The following changes were announced.
“2.41 Alongside this, the government is reforming R&D tax reliefs to support modern research
methods by expanding qualifying expenditure to include data and cloud costs, to more
effectively capture the benefits of R&D funded by the reliefs through refocusing support towards
innovation in the UK, and to target abuse and improve compliance. Further detail is set out later
in this chapter.”
“Reforming UK R&D tax reliefs
2.72 The UK tax system provides very generous support to encourage companies to conduct
R&D activity, worth 0.25% of GDP in 2018 compared to an OECD average of 0.1% of GDP. 46
However, UK businesses invest less than half the OECD average in R&D.
2.73 Following the consultation launched at Spring Budget 2021, the government is
announcing reforms to R&D tax credits.
2.74 To ensure the R&D tax reliefs continue to support cutting edge R&D methods, the
government will expand qualifying expenditure to include data and cloud computing costs,
reinforcing the UK’s status as a science superpower.

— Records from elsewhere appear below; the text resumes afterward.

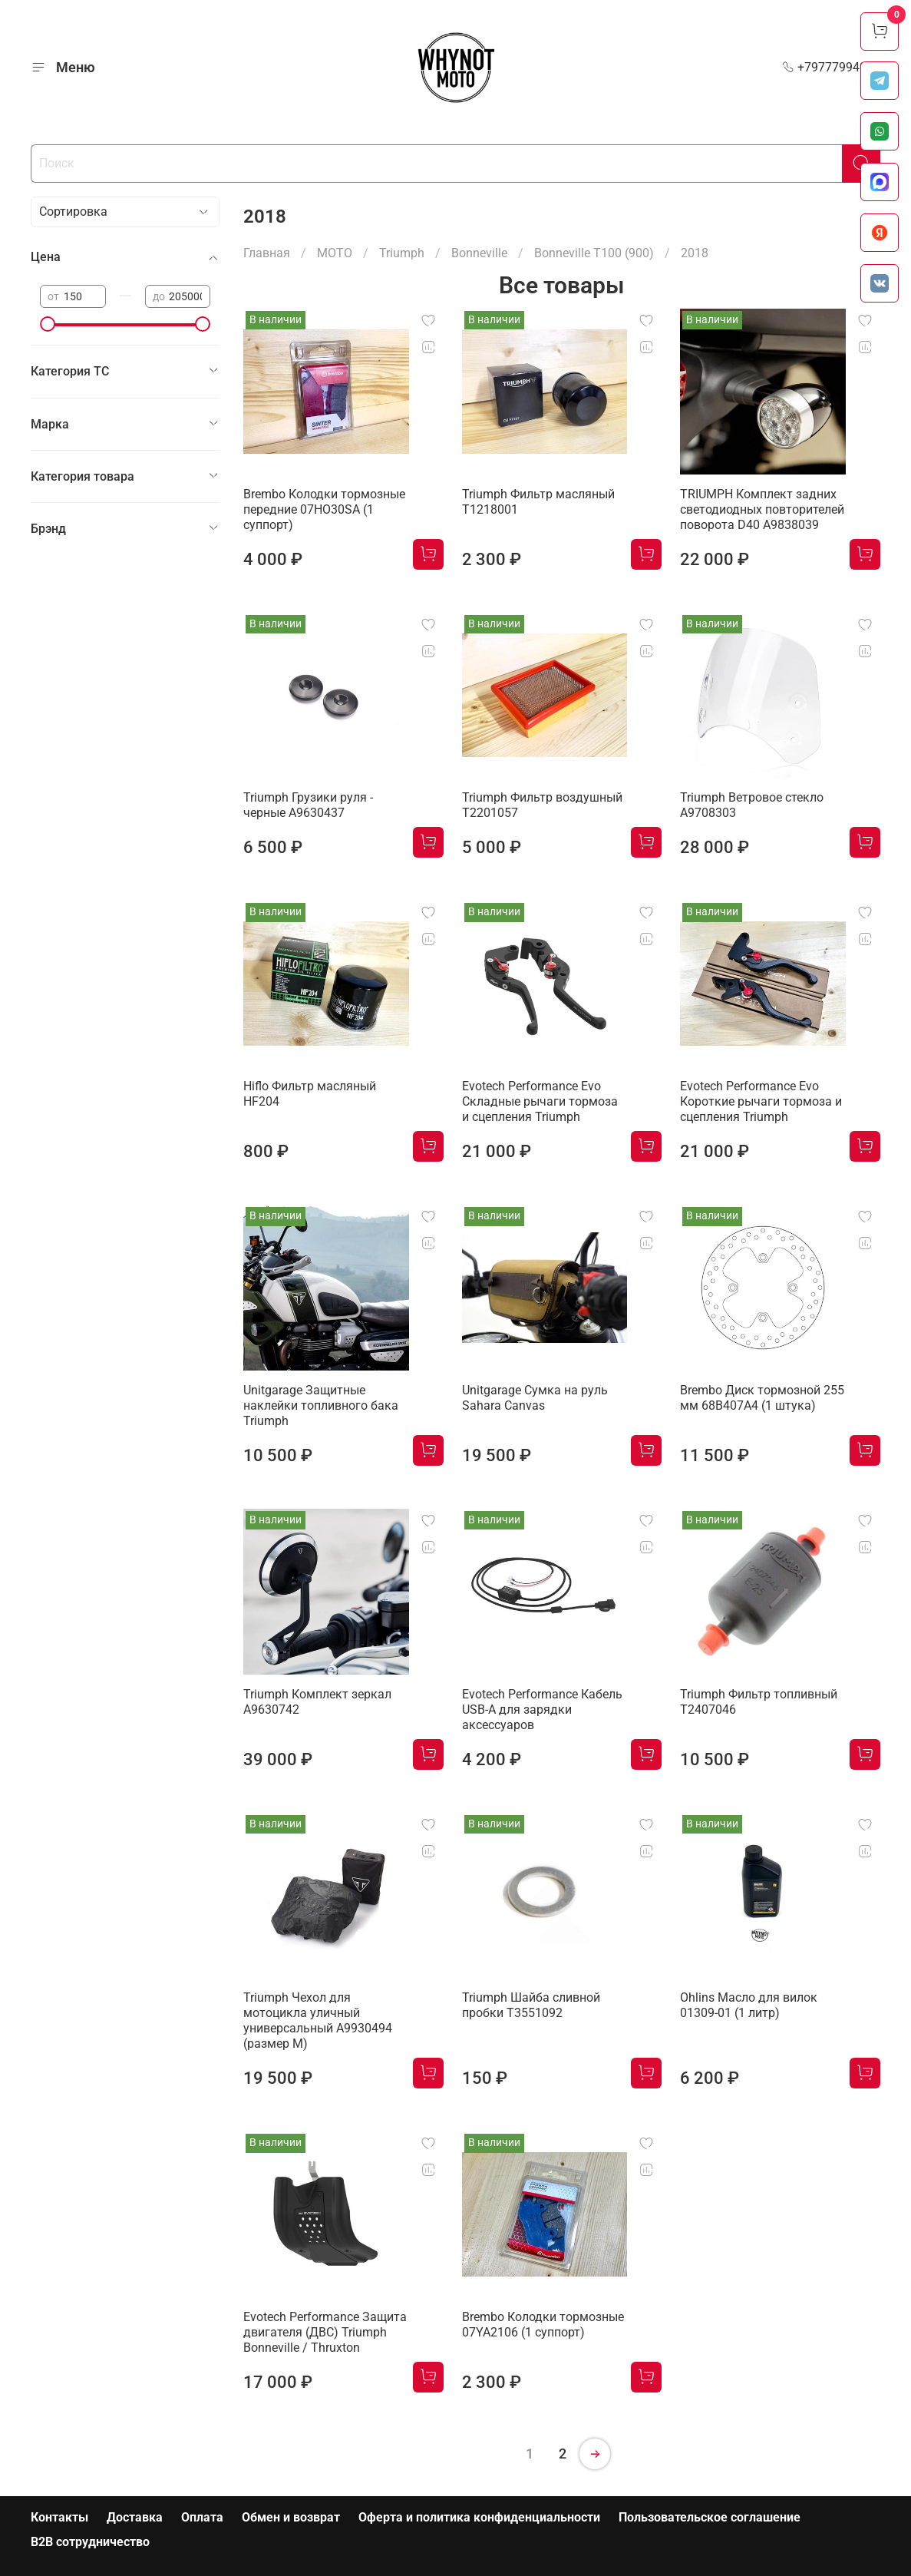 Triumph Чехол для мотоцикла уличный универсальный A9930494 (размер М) (317, 2020)
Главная (266, 253)
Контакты (59, 2517)
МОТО (334, 253)
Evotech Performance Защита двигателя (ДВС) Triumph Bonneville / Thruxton (325, 2332)
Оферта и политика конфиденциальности (479, 2517)
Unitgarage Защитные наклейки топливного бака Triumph (320, 1405)
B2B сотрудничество (90, 2542)
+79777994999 (831, 67)
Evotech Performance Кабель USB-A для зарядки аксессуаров (542, 1709)
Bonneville (479, 253)
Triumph (401, 253)
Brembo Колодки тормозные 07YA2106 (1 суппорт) (543, 2325)
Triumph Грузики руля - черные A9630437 (308, 805)
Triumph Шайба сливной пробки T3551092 (531, 2005)
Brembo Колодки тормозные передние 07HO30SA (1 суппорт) (324, 509)
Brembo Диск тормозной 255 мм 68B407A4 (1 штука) (762, 1398)
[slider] (47, 324)
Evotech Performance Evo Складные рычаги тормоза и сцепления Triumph (540, 1101)
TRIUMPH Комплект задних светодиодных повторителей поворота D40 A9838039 (762, 509)
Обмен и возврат (291, 2517)
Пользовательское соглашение (709, 2517)
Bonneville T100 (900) (594, 253)
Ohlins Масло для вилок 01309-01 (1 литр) (748, 2005)
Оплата (202, 2517)
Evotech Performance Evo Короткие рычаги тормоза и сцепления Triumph (761, 1101)
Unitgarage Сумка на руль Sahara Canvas (535, 1398)
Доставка (135, 2517) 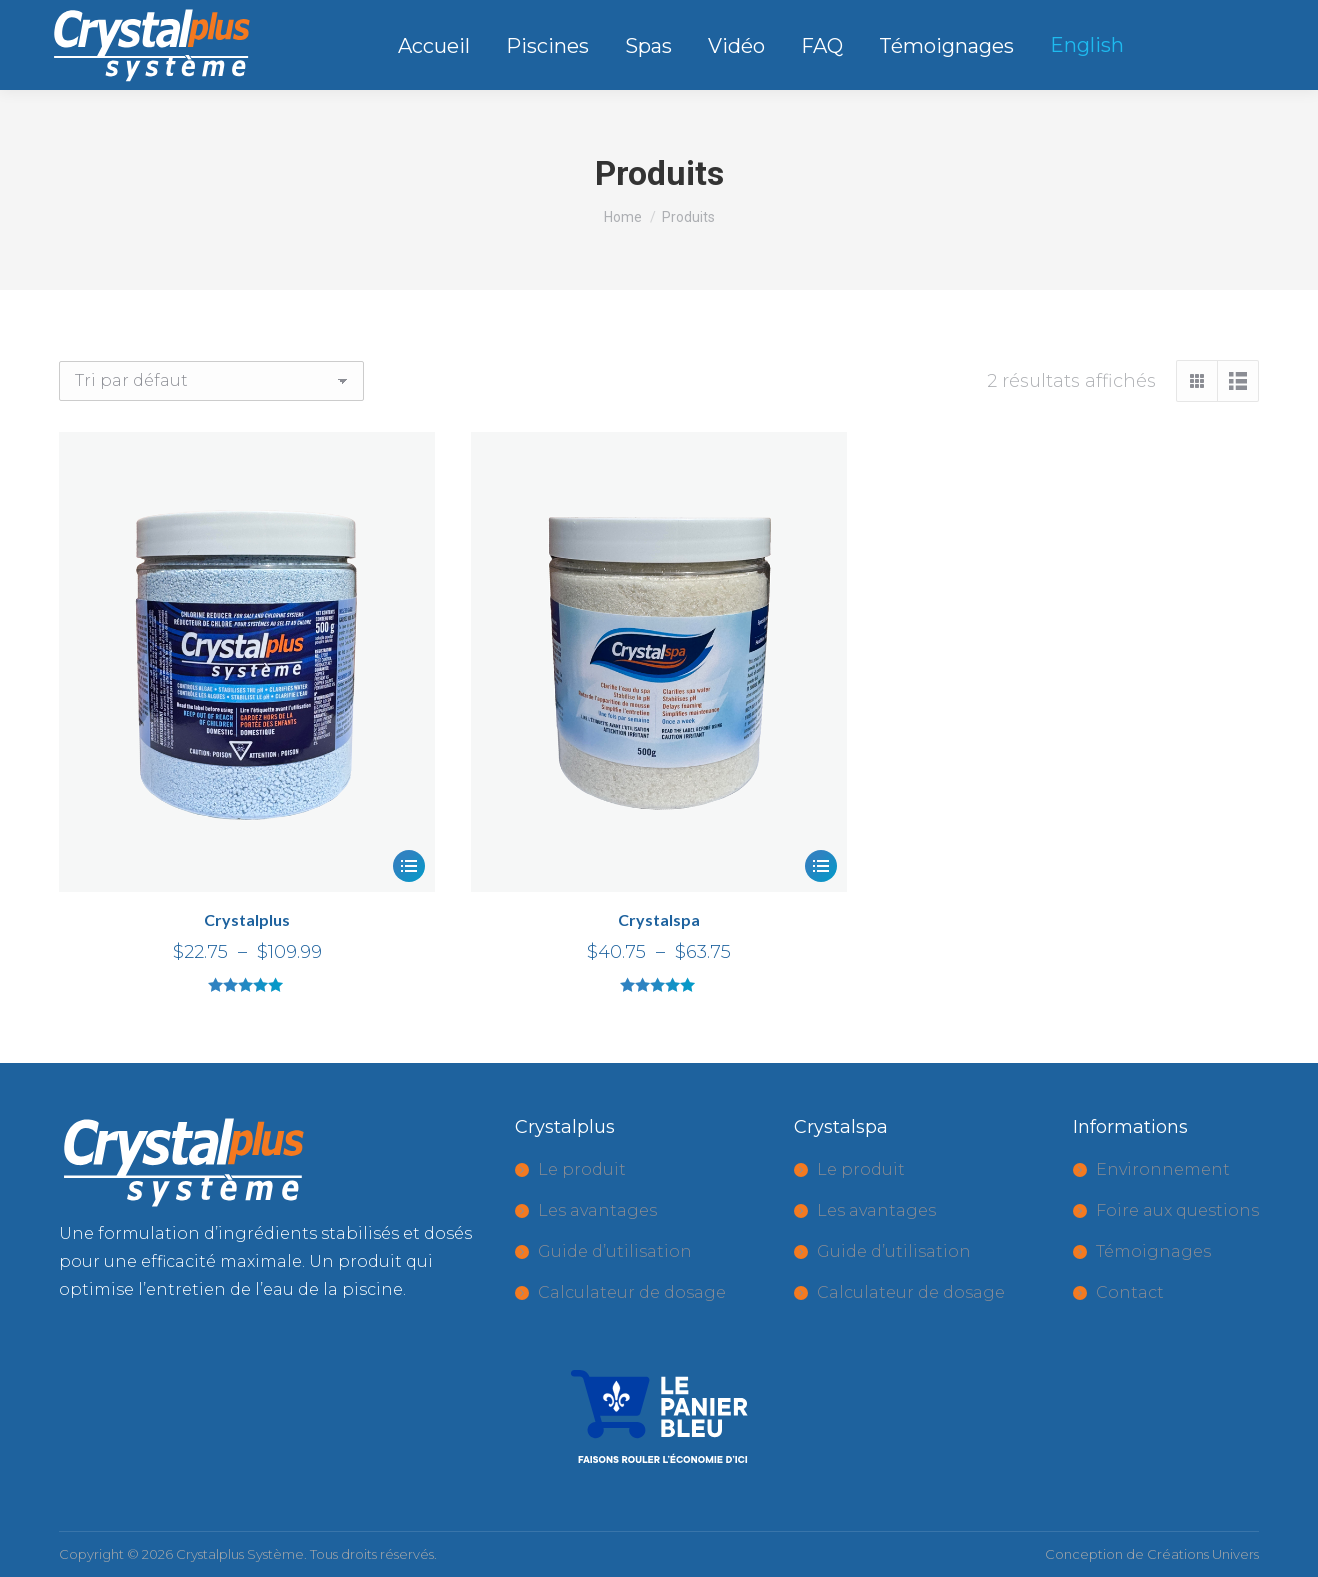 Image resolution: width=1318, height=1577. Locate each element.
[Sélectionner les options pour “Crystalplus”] (409, 866)
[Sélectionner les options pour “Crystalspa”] (821, 866)
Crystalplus (247, 919)
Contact (1130, 1292)
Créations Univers (1203, 1554)
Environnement (1163, 1169)
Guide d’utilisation (615, 1251)
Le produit (582, 1169)
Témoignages (1153, 1251)
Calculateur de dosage (632, 1292)
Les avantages (597, 1210)
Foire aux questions (1177, 1210)
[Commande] (211, 381)
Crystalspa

2.75 While UK companies claimed tax relief on £47.5 billion of R&D expenditure in 2019, the
ONS estimates that businesses only carried out £25.9 billion of privately-financed R&D in the
UK. This gap is partly explained by companies being able to claim for activity taking place
overseas. This suggests that the UK is not effectively capturing the benefits of R&D funded by
the UK taxpayer through the reliefs. Many other countries, including Australia and the USA, do
not offer relief for R&D activities performed overseas.
2.76 To more effectively capture the benefits of the reliefs, including improved skills, know-how
and understanding, the government will refocus the reliefs towards innovation in the UK.
2.77 The government will also set out plans to tackle abuse of and improve compliance with
the R&D tax reliefs later in the autumn.”
Source . BUDGET 2021: Protecting the jobs and livelihoods of the British people (publishing.service.gov.uk)
The four main takeaways are:
- Continued support for R&D as a key plank of industrial strategy.
- A positive change allowing companies to claim data and hosting costs but no information on when this will be applicable. It is unlikely to be retrospective, and we await details.
- A restriction in claiming overseas subcontractor costs, I assume also Externally Provided Workers. The Chancellor in his speech said this was for accounting periods starting from 1st April 2023. We await further details.
- The point above in 2.77 was not mentioned in the budget on improved compliance. We will have to see what they come up with on this, but a balance has to be struck between compliance and off putting red tape for claimants. A strength of the UK schemes has been the relative ease with which companies can claim. So many international R&D schemes are laden with bureaucracy. It is hard to a take a view without detail. Personally and within our company we spend a lot of times making sure our claims are compliant, with a compliance check process on every claim and internal training on compliance.
UPDATE 02/11/21
“2.9 Research & Development (R&D) tax relief reform
Following the consultation launched at Spring Budget 2021, as announced at Autumn Budget 21, R&D tax reliefs will be reformed to support modern research methods by expanding qualifying expenditure to include data and cloud costs, to more effectively capture the benefits of R&D funded by the reliefs through refocusing support towards innovation in the UK, and to target abuse and improve compliance. These changes will be legislated for in Finance Bill 2022-23 and take effect from April 2023. Further details of these changes and next steps for the review will be set out in due course.”
These changes on data/cloud computing and disallowing overseas R&D expenditure could not be described as imminent. These will not be legislated in the 2021-2022 Finance Bill, but will be in the 2022-2023 Finance Bill and take effect from 1st April 2023. The advanced notice may impact companies R&D expenditure and could even delay R&D activity, for example if your R&D involves a large purchase of qualifying data (this has not been specified and won't until we get draft legislation) it is worth thinking about delaying the expenditure until it can be included in an R&D claim.
Because of the big gap between the announcement and implementation I would also be concerned that uniformed claimants assume these costs can be claimed once announced. That is not the case they case the current rules apply until new legislation is brought forward in 2023. It is also not clear if the changes will be for accounting periods starting from 1st April 2023, or if the rules will split an existing accounting period e.g. before 1st April 2023 no Cloud Computing costs but after you can claim. These matters have been handled in both ways in the past. We will not know until we see the legislation in about one year.
Christopher Toms – Compliance Director RandDTax.